Die französischen Verhältnisse kommen
Im Bereich der Luftfahrt ist die Macht des DGB als Einheitsgewerkschaft längst gebrochen. Neben der schon etablierten „Pilotenvereinigung Cockpit“ ist nun die Gewerkschaft der Stewards und Stewardessen UFO (Unabhängige Flugbegleiter Organisation) ein weiterer Faktor im Arbeitskampf. Die 1992 von Verdi abgespaltene (woran erinnert uns das bloß?) Kleingewerkschaft zählt nach eigenen Angaben 10.000 Mitglieder und verfügt über ein beachtliches Druckpotential (man vergesse nicht, dass FlugbegleiterInnen nicht nur für den Service, sondern auch für Sicherheit zuständig sind). UFO hielt sich bei den Verhandlungen Verdis mit der Lufthansa zurück, um nach dem Abschluss zu erklären, diesen nicht übernehmen und nächstes Jahr selbst für mindestens 15% Lohnerhöhung streiken zu wollen. Und die Erfolgschancen stehen nicht schlecht.

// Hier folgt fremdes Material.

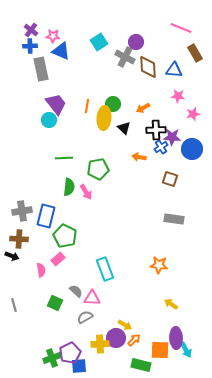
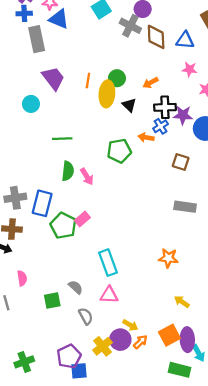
cyan circle: (49, 120) -> (31, 104), moved
blue cross: (161, 147) -> (161, 126), moved
green pentagon: (98, 169) -> (119, 151), moved
pink rectangle: (58, 259) -> (82, 219), moved
pink semicircle: (41, 270) -> (22, 278), moved
pink triangle: (92, 298) -> (109, 295), moved
green square: (55, 303) -> (52, 301), turned -35
gray semicircle: (85, 317) -> (86, 316), turned 91
yellow cross: (100, 344) -> (102, 346), turned -36
orange square: (160, 350) -> (169, 335), moved, turned -30
green cross: (52, 358) -> (24, 362), moved
green rectangle: (141, 365) -> (180, 370), moved

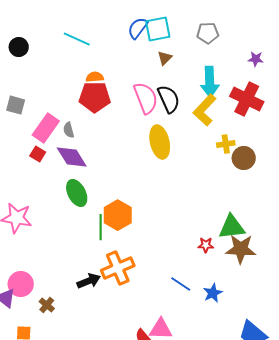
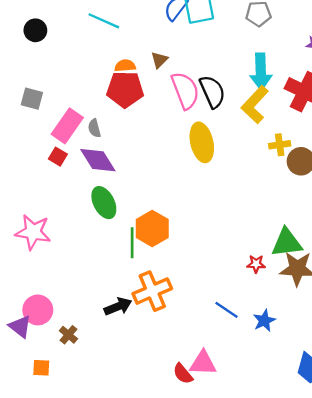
brown triangle: (165, 58) -> (159, 60), moved

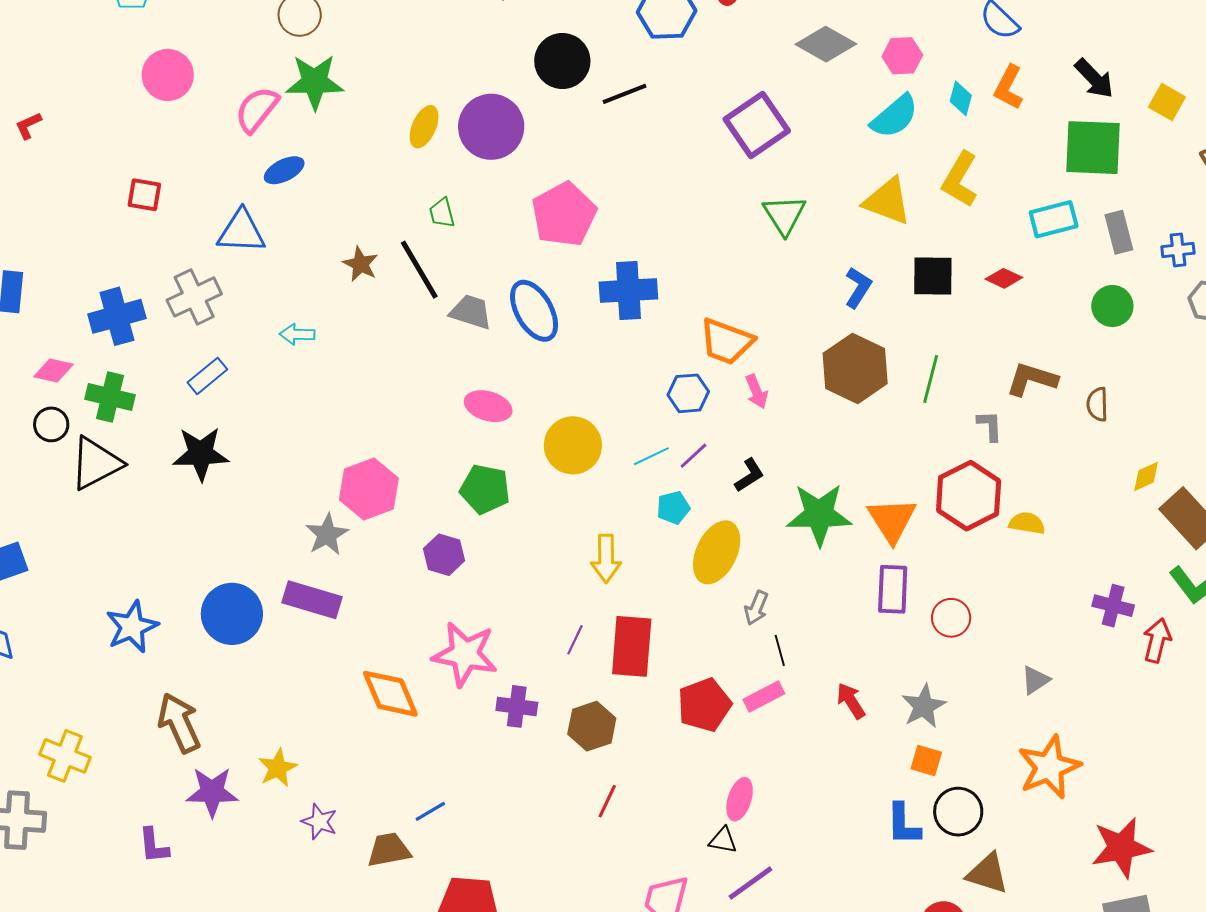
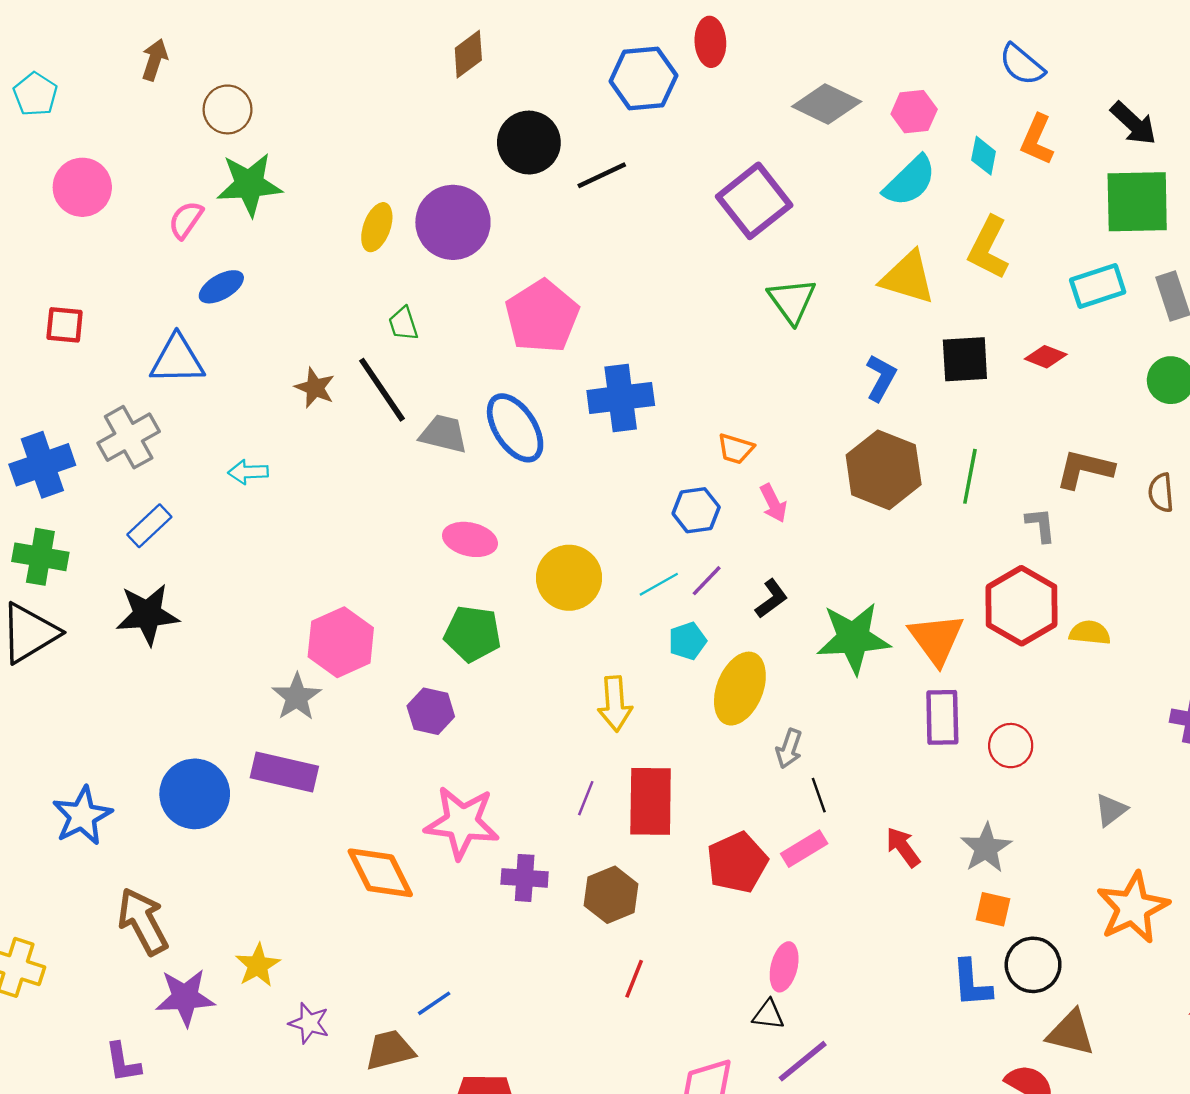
pink semicircle: (257, 109) -> (186, 220), size x0.7
orange trapezoid: (727, 342) -> (736, 449), size x0.6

Der Lufthansa-Vorstand stöhnte schon über die entstandene Situation, wo es mit mehreren Gewerkschaften viel schwieriger geworden ist, (günstige) Abschlüsse zu erzielen. Nebst den üblichen Drohgebärden (wenn Lohnerhöhung, dann Stellenabbau) mahnte die Lufthansa nun an, man müsse neue Wege und Regelungen finden, und schlug z.B. einen „Runden Tisch“ vor, an dem alle zuständigen Gewerkschaften beteiligt sind, oder ein Schlichtungsverfahren vor Streiks nebst einem entsprechenden Streikverbot bis zum Schiedsspruch. (siehe „Liberale Rufe nach Vater Staat“) Das sind erste und durchaus hilflose Reaktionen, die zeigen, dass die aufkeimende Auffächerung der deutschen Gewerkschaftslandschaft nicht zu einer Schwächung, sondern vielmehr zu einer Stärkung der Position der Lohnabhängigen führt. Keine Gewerkschaft kann es sich mehr leisten, mit dürftigen Abschlüssen die Basis zu verprellen. Dass 49% der Verdi-Mitglieder bei Lufthansa gegen die neue Tarifvereinbarung stimmten, dürfte im ganzen DGB die Alarmglocken unausgesetzt schellen lassen. Ein derart starkes Aufbegehren der eigenen Basis hat es selten gegeben.